Collected data
>>>>

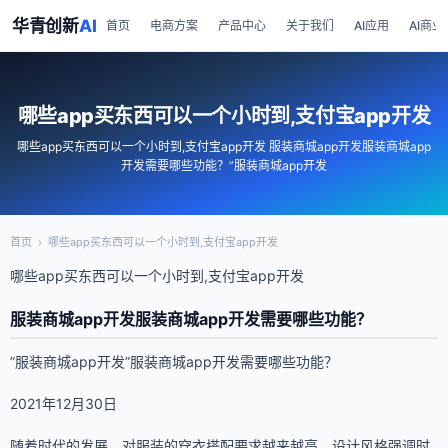
华青创新
AI
首页
电商方案
产品中心
关于我们
AI应用
AI商业
哪些app买东西可以一个小时到,支付宝app开发
哪些app买东西可以一个小时到,支付宝app开发 服装商城app开发服装商城app
开发需要哪些功能？”服装商城app开发
首页
›
哪些app买东西可以一个小时到,支付宝app开发
哪些app买东西可以一个小时到,支付宝app开发
服装商城app开发服装商城app开发需要哪些功能？
”服装商城app开发”服装商城app开发需要哪些功能？
2021年12月30日
随着时代的发展，对服装的穿衣搭配要求越来越高，设计风格强调时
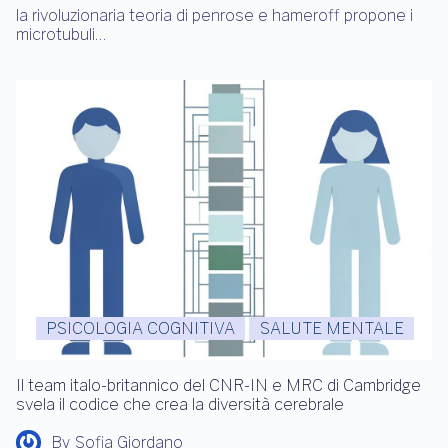
la rivoluzionaria teoria di penrose e hameroff propone i
microtubuli…
PSICOLOGIA COGNITIVA
SALUTE MENTALE
Il team italo-britannico del CNR-IN e MRC di Cambridge
svela il codice che crea la diversità cerebrale
By
Sofia Giordano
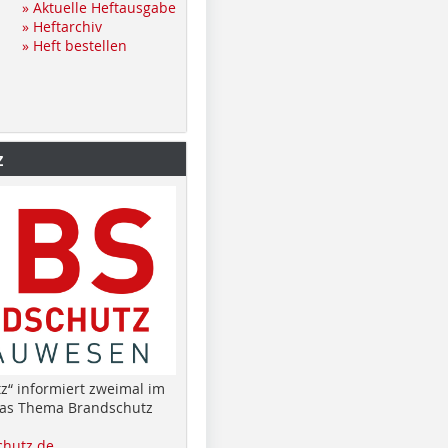
» Aktuelle Heftausgabe
» Heftarchiv
» Heft bestellen
z
z“ informiert zweimal im
das Thema Brandschutz
hutz.de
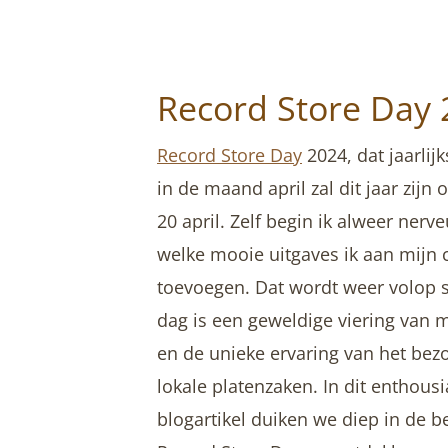
Record Store Day 
Record Store Day
2024, dat jaarlijk
in de maand april zal dit jaar zijn 
20 april. Zelf begin ik alweer nerv
welke mooie uitgaves ik aan mijn c
toevoegen. Dat wordt weer volop 
dag is een geweldige viering van m
en de unieke ervaring van het bez
lokale platenzaken. In dit enthousi
blogartikel duiken we diep in de b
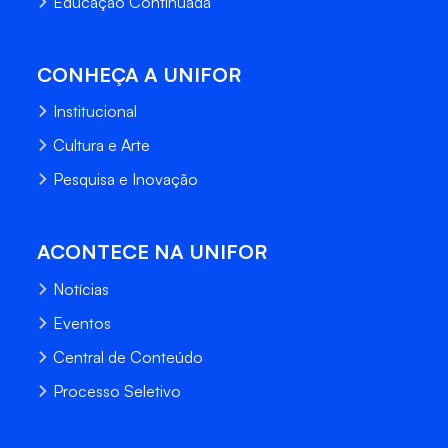
Educação Continuada
CONHEÇA A UNIFOR
Institucional
Cultura e Arte
Pesquisa e Inovação
ACONTECE NA UNIFOR
Notícias
Eventos
Central de Conteúdo
Processo Seletivo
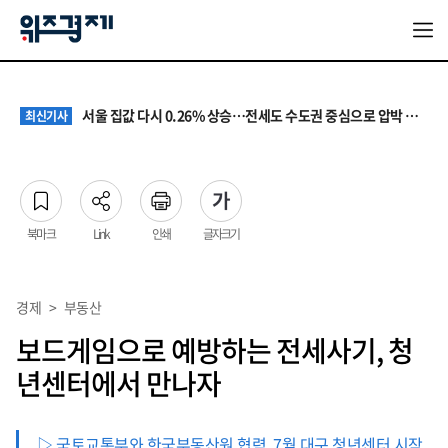
원·하청 교섭 갈등에 안전 지원 위축까지… 노란봉투법 불확실성 해법은
최신기사
청소년 혐오 표현, '처벌과 낙인'에서 '교양과 상식'으로
최신기사
서울 집값 다시 0.26% 상승…전세도 수도권 중심으로 압박 커져
최신기사
교실 뒤흔든 혐오표현…‘표현의 자유’ 넘어 지역사회와 해법 모색
최신기사
“혐오가 놀이가 된 교실”…처벌보다 예방·회복 중심 대응 필요
최신기사
원·하청 교섭 갈등에 안전 지원 위축까지… 노란봉투법 불확실성 해법은
최신기사
청소년 혐오 표현, '처벌과 낙인'에서 '교양과 상식'으로
최신기사
북마크
Link
인쇄
글자크기
경제
>
부동산
보드게임으로 예방하는 전세사기, 청
년센터에서 만나자
▷ 국토교통부와 한국부동산원 협력, 7월 대구 청년센터 시작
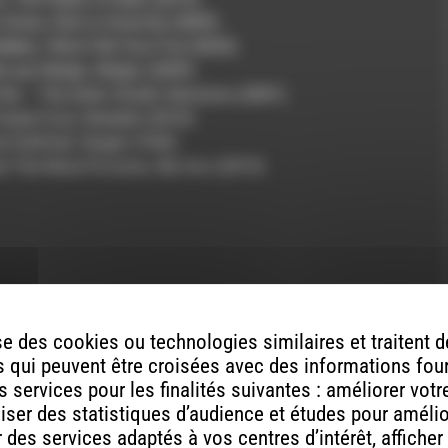
ou
 Gone, Clint is Gone Ep (2009)
diminuer
ekker, I Won’t Be Your Foe (2022)
le
ht par Madjo, Madjo (2009)
volume.
 By – The Solar Studio Sessions (2001)
razey Ford, Obadiah (2010)
e Faithfull, Single (1965)
d The Wave Pictures, My Ass (2015)
e des cookies ou technologies similaires et traitent
 qui peuvent être croisées avec des informations fou
 services pour les finalités suivantes : améliorer vot
ont indiqués avec
*
aliser des statistiques d’audience et études pour améli
des services adaptés à vos centres d’intérêt, afficher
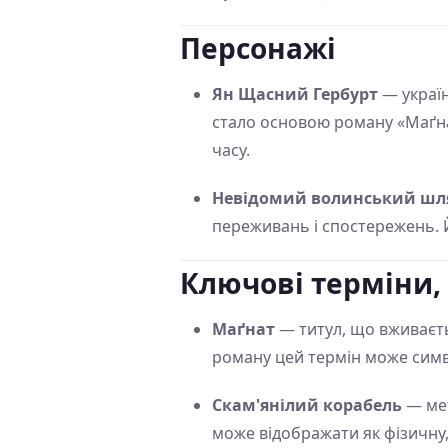
Персонажі
Ян Щасний Гербурт
— україн
стало основою роману «Маґнат
часу.
Невідомий волинський шл
переживань і спостережень. Й
Ключові терміни,
Маґнат
— титул, що вживаєть
роману цей термін може симво
Скам'янілий корабель
— мет
може відображати як фізичну,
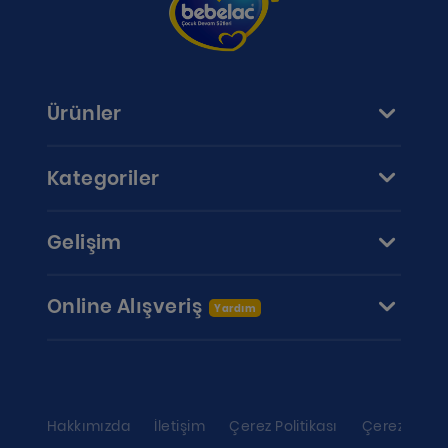
Ürünler
Kategoriler
Gelişim
Online Alışveriş
Yardım
Hakkımızda
İletişim
Çerez Politikası
Çerez ayarl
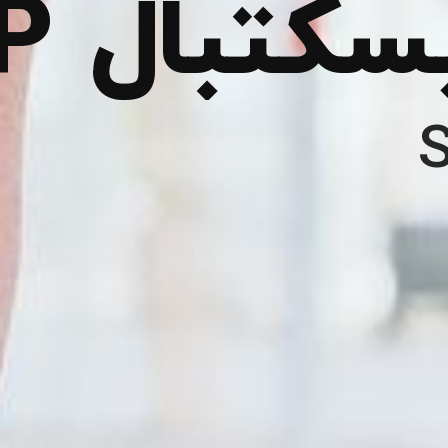
کتبال SSP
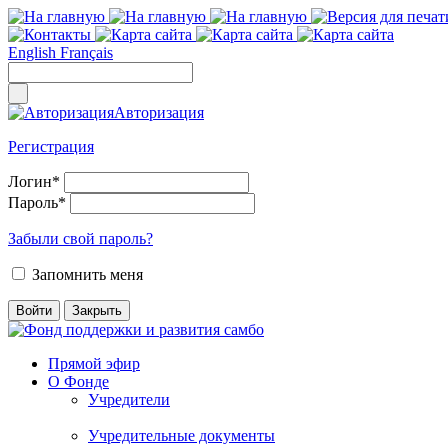
English
Français
Авторизация
Регистрация
Логин
*
Пароль
*
Забыли свой пароль?
Запомнить меня
Прямой эфир
О Фонде
Учредители
Учредительные документы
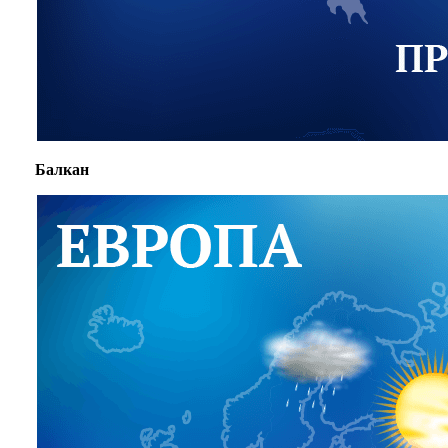
Балкан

<<<<

Work to be completed — Say how many lines in the records contain the string "avec", and say nothing else.

The completed task — 2